For India, Oman is not just another Gulf state. It sits close to sea lanes that Indian trade uses constantly.

Indian policymakers will read this moment with two questions. First, can Hormuz reopen without new conditions? Second, will the arrangement hold when pressure rises again?

India’s fuel bill sits in the background

India does not need drama in Hormuz. It needs predictability.

The country imports most of its crude oil. A disruption near the Gulf can quickly affect refiners, airlines, truckers, and government finances.

When oil jumps, the rupee often feels pressure too. That makes imports costlier, even beyond energy.

The government can reduce fuel taxes for relief, but that hurts revenue. It can ask oil companies to absorb pain, but that cannot last forever.

This is why distant maritime arguments become kitchen-table issues here. Diesel prices influence food transport. Fertiliser costs affect farmers. LPG prices touch urban and rural homes alike.

A kirana store owner in a tier-2 city may not know the name of the strait. But he will notice if transporters revise rates.

A factory owner importing inputs may not care who clears mines. But delayed shipping can upset orders, payrolls, and customer commitments.

This is the hidden chain behind Hormuz. Strategy enters the household through prices, not speeches.

India will likely welcome any arrangement that keeps ships moving freely.

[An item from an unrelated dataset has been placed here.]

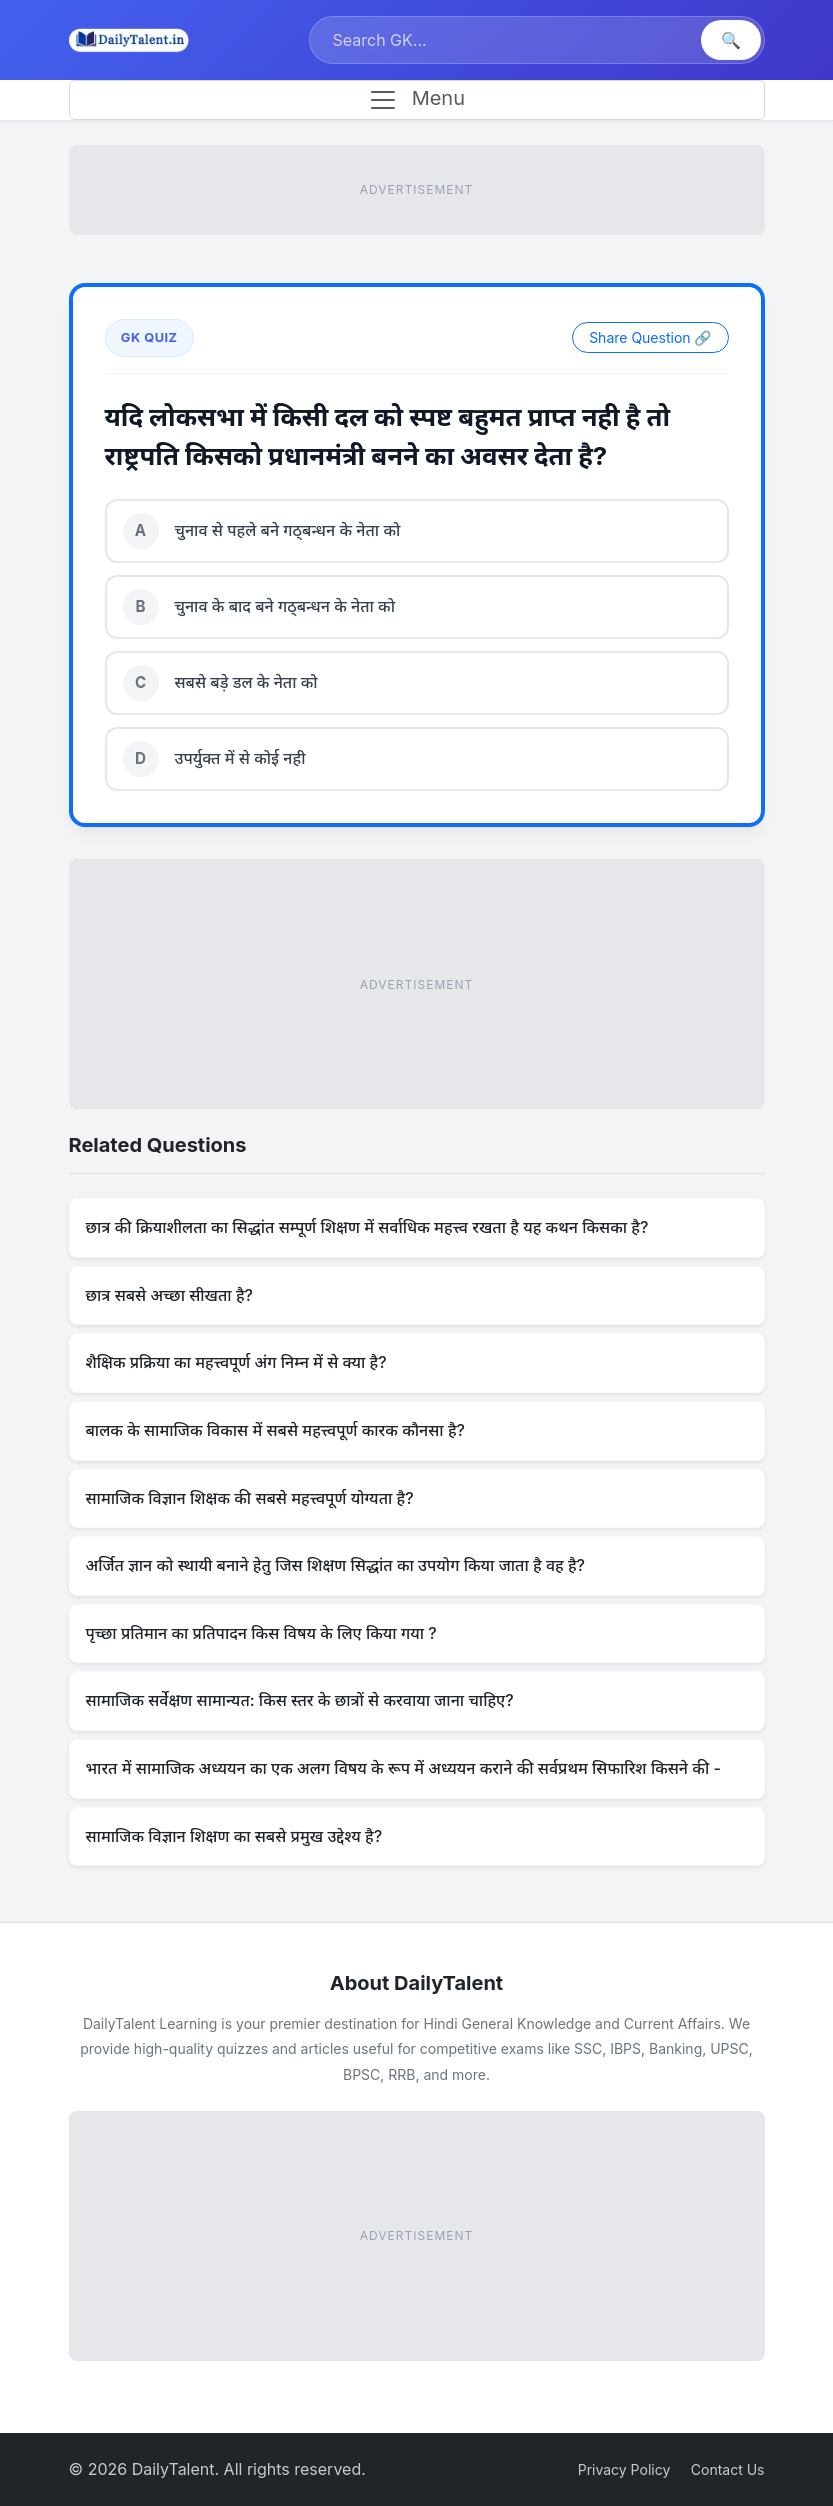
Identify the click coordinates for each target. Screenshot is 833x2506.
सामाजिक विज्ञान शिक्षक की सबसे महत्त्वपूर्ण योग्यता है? (250, 1498)
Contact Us (728, 2469)
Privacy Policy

But it will also avoid sounding like part of a Western military script.

That balance is familiar. New Delhi wants open sea lanes, stable energy, and good relations across the Gulf. It also avoids taking public positions that close doors.

The lesson from Hormuz is simple. The world’s economy still runs through narrow places guarded by nervous powers.

If Macron, Oman, Iran, and the United States find a practical deal, consumers may never notice. That would be the best outcome. In geopolitics, silence at the petrol pump is often the real success.